The same way you test any system - you find a sampling of test subjects, have them interact with the system and then evaluate those interactions. No system is guaranteed to never fail, it's all about degree of effectiveness and resilience.
The thing is (and maybe this is what parent meant by non-determinism, in which case I agree it's a problem), in this brave new technological use-case, the space of possible interactions dwarfs anything machines have dealt with before. And it seems inevitable that the space of possible misunderstandings which can arise during these interactions will balloon similarly. Simply because of the radically different nature of our AI interlocutor, compared to what (actually, who) we're used to interacting with in this world of representation and human life situations.
> The same way you test any system - you find a sampling of test subjects, have them interact with the system and then evaluate those interactions.
That’s not strictly how I test my systems. I can release with confidence because of a litany of SWE best practices learned and borrowed from decades of my own and other people’s experiences.

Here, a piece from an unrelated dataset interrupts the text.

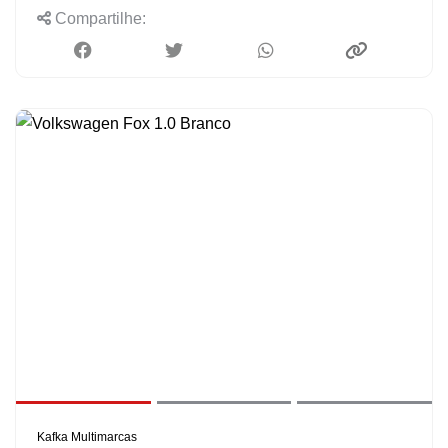
Compartilhe:
Kafka Multimarcas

> No system is guaranteed to never fail, it's all about degree of effectiveness and resilience.
It seems like the product space for services built on generative AI is diminishing by the day with respect to “effectiveness and resilience”. I was just laughing with some friends about how terrible most of the results are when using Apple’s new Genmoji feature. Apple, the company with one of the largest market caps in the world.
I can definitely use LLMs and other generative AI directly, and understand the caveats, and even get great results from them. But so far every service I’ve interacted with that was a “white label” repackaging of generative AI has been absolute dogwater.
> radically different nature of our AI interlocutor
It's the training data that matters. Your "AI interlocutor" is nothing more than a lossy compression algorithm.
Does knowing the system architecture not help you with defining things like happy path vs edge case testing? I guess it's much less applicable for overall system testing, but in "normal" systems you test components separately before you test the whole thing, which is not the case with LLMs.
By "non-deterministic" I meant that it can give you different output for the same input. Ask the same question, get a different answer every time, some of which can be accurate, some... not so much. Especially if you ask the same question in the same dialog (so question is the same but the context is not so the answer will be different).
EDIT: More interestingly, I find an issue, what do I even DO? If it's not related to integrations or your underlying data, the black box just gave nonsensical output. What would I do to resolve it?